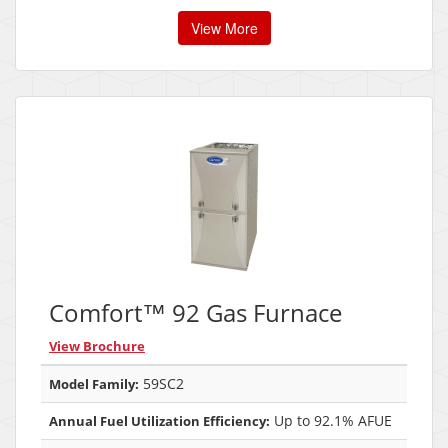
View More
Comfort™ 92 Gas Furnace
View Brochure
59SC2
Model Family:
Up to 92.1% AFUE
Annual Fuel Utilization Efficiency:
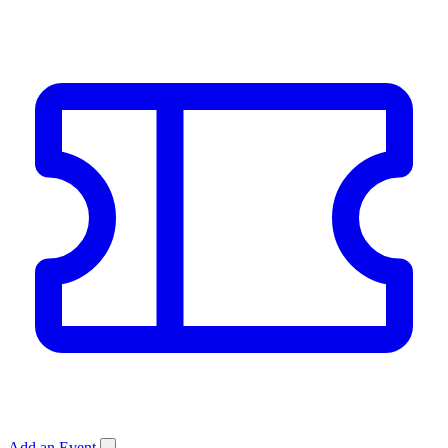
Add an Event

########

> **Requirement**:
Output every entry exactly. Pictures stay out.

> **Output of the task**:
View More
Comfort™ 92 Gas Furnace
View Brochure
59SC2
Model Family:
Up to 92.1% AFUE
Annual Fuel Utilization Efficiency:
Add an Event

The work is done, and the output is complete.